* [SUPPLIED RECORDS]
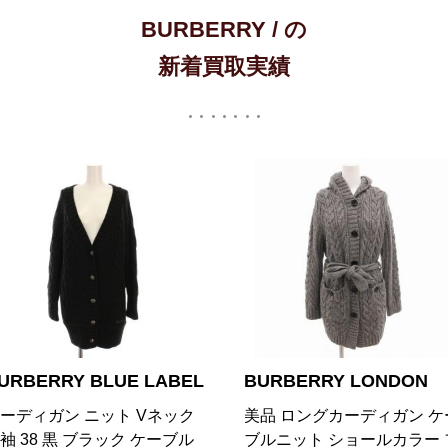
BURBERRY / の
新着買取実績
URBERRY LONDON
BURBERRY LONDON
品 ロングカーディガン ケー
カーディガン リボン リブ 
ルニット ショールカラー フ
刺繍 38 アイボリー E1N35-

==

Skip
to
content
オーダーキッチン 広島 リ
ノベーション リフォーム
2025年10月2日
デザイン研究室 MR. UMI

* [TASK DIRECTIONS] Give back exactly the lines above, from the line containing "BURBERRY / の" through the line containing "刺繍 38 アイボリー", with both end lines and nothing more.

* [EXERCISE RESPONSE]
BURBERRY / の
新着買取実績
URBERRY LONDON
BURBERRY LONDON
品 ロングカーディガン ケー
カーディガン リボン リブ 
ルニット ショールカラー フ
刺繍 38 アイボリー E1N35-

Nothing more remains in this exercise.